Despite about N100 trillion budget by the federal government between 1999 and 2022, out-of-school children in the country rose from 10.5 million in 18 million.
The deputy director, MacArthur Foundation, Mr Dayo Olaide, disclosed this Thursday in Abuja during a summit on situating Constituency Projects in the 2023 Electioneering Campaigns. The event was organised by OrderPaper in partnership with Budgit and MacArthur Foundation.
Olaide regretted that Nigerian lawmakers are indifference to monitoring budget implementations, thus deny the citizenry of good governance.
Quoting him, “When the National Assembly passes the appropriation, it is a law but the effect of that appropriation will never be felt by the ordinary Nigerians unless it is implemented.
“Between 1999 and as we speak, the Nigeria’s federal government has budgeted over N100trillion. This year 2022 is N17trillion, last year N13trillion, 2020 – N11trillion, 2019 – N8trillion, that is already over N40trillion.
“And between 1999 and 2018, it budgeted over N63trillion – that is the federal government.
“But within that same period, out-of-school children rose from 10.5million to 18million. So ask the question, where are those over N100 trillion gone to?”
According to him, Nigerians are more concerned about deliveries, and not passages. In his words, “Nigerians when they wake up every morning, they are asking themselves, what does this budget mean for me as a person?
“The member of the House of Representatives that spoke before me indicated that in the last couple of years there has been improvement and progress in legislative activities.
“We applauded the National Assembly when the House of Representatives and the Senate commenced the process of developing for themselves a legislative agenda because we all felt this was a turning point and provided an opportunity for us to engage them and to hold them to account.
“The sector that I am very much interested in which, is governance, there is progress.
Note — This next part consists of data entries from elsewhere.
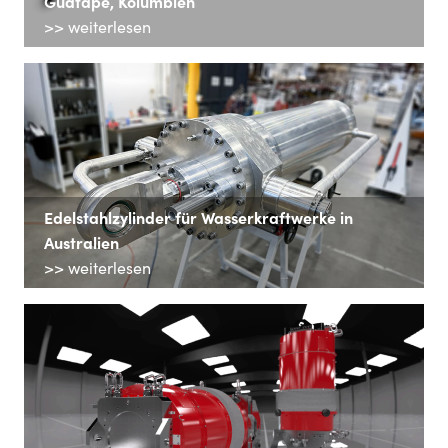
Guatapé, Kolumbien
>> weiterlesen
Edelstahlzylinder für Wasserkraftwerke in
Australien
>> weiterlesen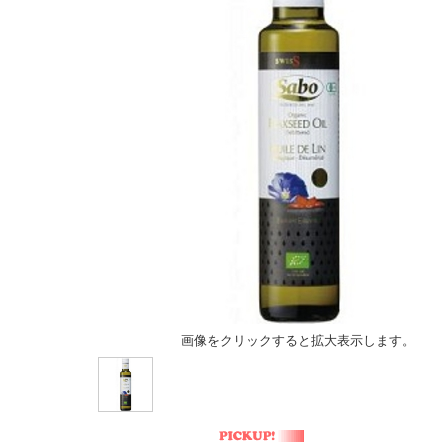
画像をクリックすると拡大表示します。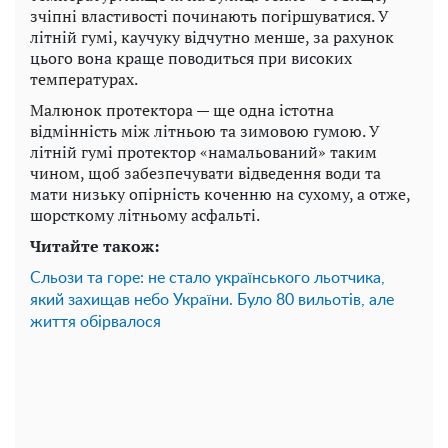
зчіпні властивості починають погіршуватися. У
літній гумі, каучуку відчутно менше, за рахунок
цього вона краще поводиться при високих
температурах.
Малюнок протектора — ще одна істотна
відмінність між літньою та зимовою гумою. У
літній гумі протектор «намальований» таким
чином, щоб забезпечувати відведення води та
мати низьку опірність коченню на сухому, а отже,
шорсткому літньому асфальті.
Читайте також:
Сльози та горе: не стало українського льотчика,
який захищав небо України. Було 80 вильотів, але
життя обірвалося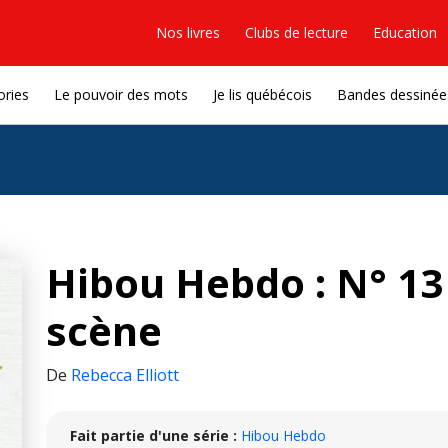
Nos livres
Clubs de lecture
Education
ories
Le pouvoir des mots
Je lis québécois
Bandes dessinée
Hibou Hebdo : N° 13 
scène
De
Rebecca Elliott
Fait partie d'une série :
Hibou Hebdo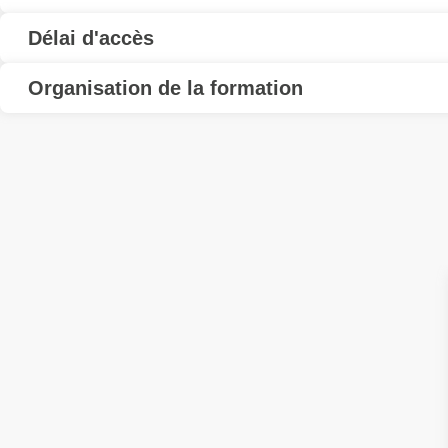
Délai d'accès
Organisation de la formation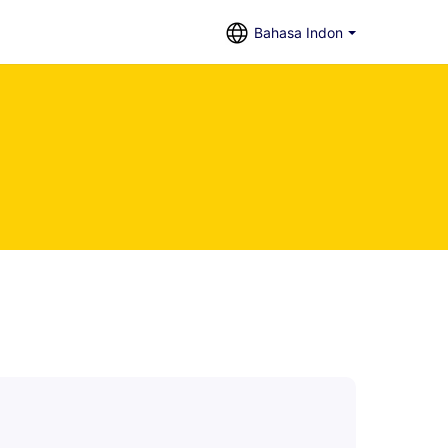
Bahasa Indon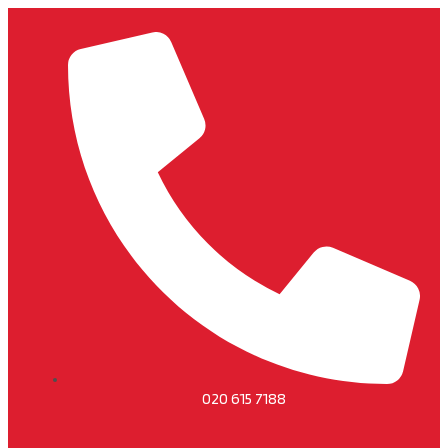
020 615 7188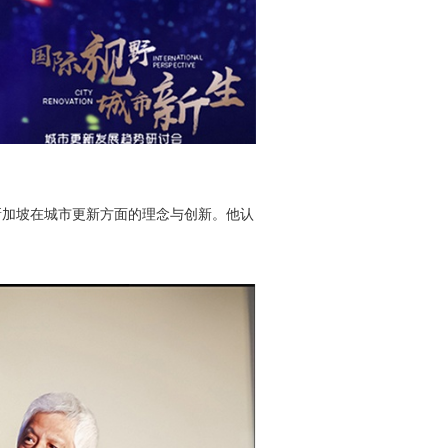
新加坡在城市更新方面的理念与创新。他认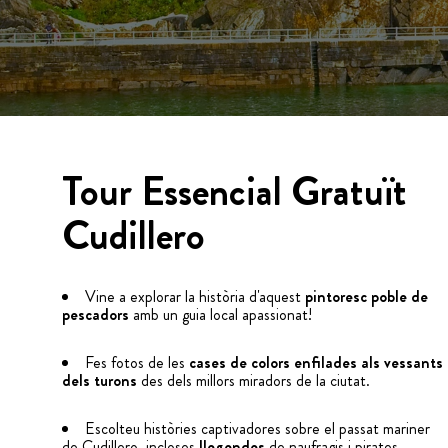
Tour Essencial Gratuït
Cudillero
Vine a explorar la història d'aquest
pintoresc poble de
pescadors
amb un guia local apassionat!
Fes fotos de les
cases de colors enfilades als vessants
dels turons
des dels millors miradors de la ciutat.
Escolteu històries captivadores sobre el passat mariner
de Cudillero, incloses
llegendes
de naufragis i pirates.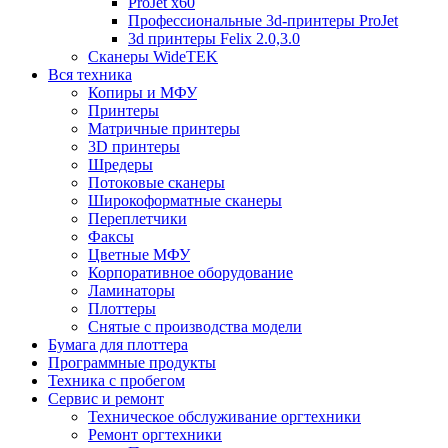
ProJet x60
Профессиональные 3d-принтеры ProJet
3d принтеры Felix 2.0,3.0
Сканеры WideTEK
Вся техника
Копиры и МФУ
Принтеры
Матричные принтеры
3D принтеры
Шредеры
Потоковые сканеры
Широкоформатные сканеры
Переплетчики
Факсы
Цветные МФУ
Корпоративное оборудование
Ламинаторы
Плоттеры
Снятые с производства модели
Бумага для плоттера
Программные продукты
Техника с пробегом
Сервис и ремонт
Техническое обслуживание оргтехники
Ремонт оргтехники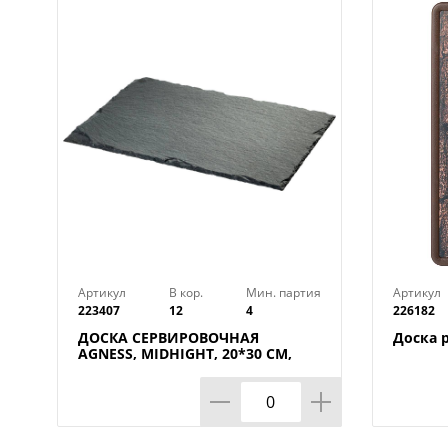
Артикул
В кор.
Мин. партия
Артикул
223407
12
4
226182
ДОСКА СЕРВИРОВОЧНАЯ
Доска 
AGNESS, MIDHIGHT, 20*30 СМ,
БЕЗ УПАКОВКИ, КОР=12ШТ.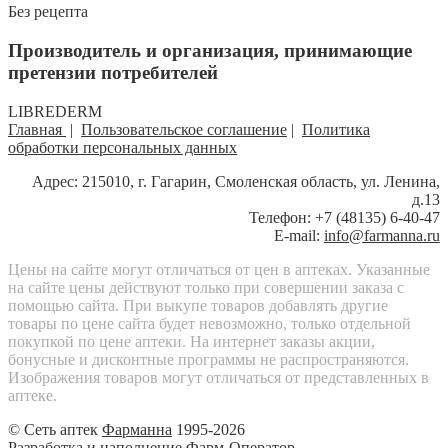
Без рецепта
Производитель и организация, принимающие
претензии потребителей
LIBREDERM
Главная
|
Пользовательское соглашение
|
Политика
обработки персональных данных
Адрес: 215010, г. Гагарин, Смоленская область, ул. Ленина,
д.13
Телефон: +7 (48135) 6-40-47
E-mail:
info@farmanna.ru
Цены на сайте могут отличаться от цен в аптеках. Указанные
на сайте цены действуют только при совершении заказа с
помощью сайта. При выкупе товаров добавлять другие
товары по цене сайта будет невозможно, только отдельной
покупкой по цене аптеки. На интернет заказы акции,
бонусные и дисконтные программы не распространяются.
Изображения товаров могут отличаться от представленных в
аптеке.
© Сеть аптек
Фарманна
1995-2026
Разработка и наполнение Фарм-Оператор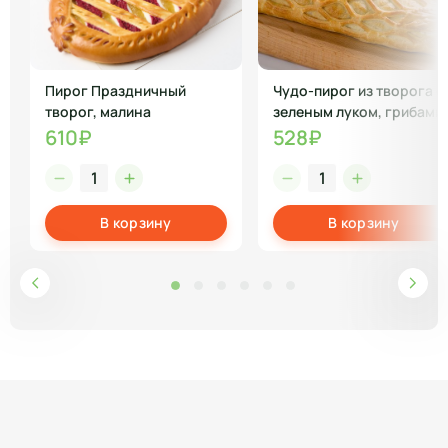
Пирог Праздничный
Чудо-пирог из творога с
творог, малина
зеленым луком, грибами
610₽
528₽
В корзину
В корзину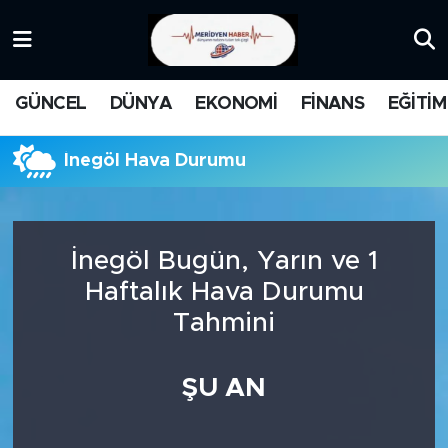
KATEGORİZE EDİLMEMİŞ
Nöbetçi Eczaneler
GÜNCEL
DÜNYA
EKONOMİ
FİNANS
EĞİTİM
EĞİTİM
Hava Durumu
İnegöl Hava Durumu
MANŞET
İstanbul Namaz Vakitleri
MEDYA
Trafik Durumu
İnegöl Bugün, Yarın ve 1
FİNANS
Süper Lig Puan Durumu ve Fikstür
Haftalık Hava Durumu
Tahmini
DÜNYA
Tüm Manşetler
GÜNCEL
Son Dakika Haberleri
ŞU AN
KARİKATÜR
Haber Arşivi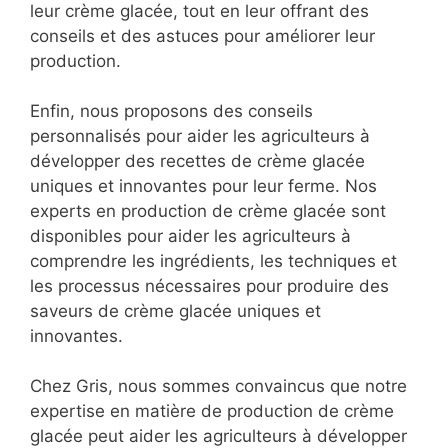
leur crème glacée, tout en leur offrant des
conseils et des astuces pour améliorer leur
production.
Enfin, nous proposons des conseils
personnalisés pour aider les agriculteurs à
développer des recettes de crème glacée
uniques et innovantes pour leur ferme. Nos
experts en production de crème glacée sont
disponibles pour aider les agriculteurs à
comprendre les ingrédients, les techniques et
les processus nécessaires pour produire des
saveurs de crème glacée uniques et
innovantes.
Chez Gris, nous sommes convaincus que notre
expertise en matière de production de crème
glacée peut aider les agriculteurs à développer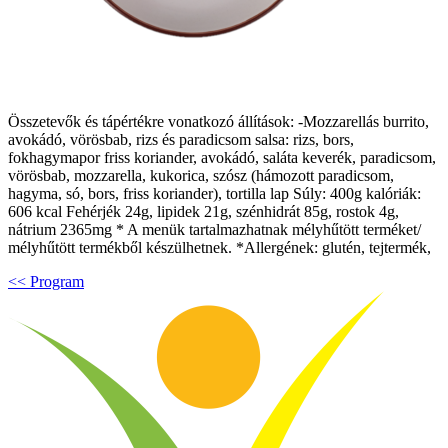
Összetevők és tápértékre vonatkozó állítások: -Mozzarellás burrito,
avokádó, vörösbab, rizs és paradicsom salsa: rizs, bors,
fokhagymapor friss koriander, avokádó, saláta keverék, paradicsom,
vörösbab, mozzarella, kukorica, szósz (hámozott paradicsom,
hagyma, só, bors, friss koriander), tortilla lap Súly: 400g kalóriák:
606 kcal Fehérjék 24g, lipidek 21g, szénhidrát 85g, rostok 4g,
nátrium 2365mg * A menük tartalmazhatnak mélyhűtött terméket/
mélyhűtött termékből készülhetnek. *Allergének: glutén, tejtermék,
<< Program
You can talk about the Public Procurement Law which was never there. You can talk about the anti-corruption Act and the Fiscal Responsibility Act, the Nigerian Extractive Transparency Initiative Act and several important legislations that are in place.
“But the significance of any law is not in the paper that has been signed. It is in the impact that it is able to make in the lives of the ordinary Nigerians and I think that is why the biggest deficit is.”
A representative of Budgit, Adewale Adejola, who represented the country director, Mr Gabriel Okiewu, said despite 469 federal lawmakers, 36 governors, House of Assembly members and local government chairmen and councillors, it was disheartening that the citizenry live below standards.
According to him, “With our Tracker department, we monitor constituency projects in 32 states and the FCT. So we have the understanding of what is actually happening across the country.
“We also see that empowerment projects take more than 60 per cent of the N100billion allocation for constituency projects every year.
“Of the amount, the principal officers like the Senate president, speaker of the House of Representatives, Senate leader and his counterpart in the House take the largest share.
“The biggest challenge we have today is not corruption even though I do say sometimes, is corruption. Rather, it is the fast disappearing confidence and trust of citizens in anything that represents government and democracy now.
“Constituency projects present the unique opportunity for the National Assembly to build and restore that confidence so that when we say we speak on behalf and we appropriate funds on your behalf, we are actually doing that.”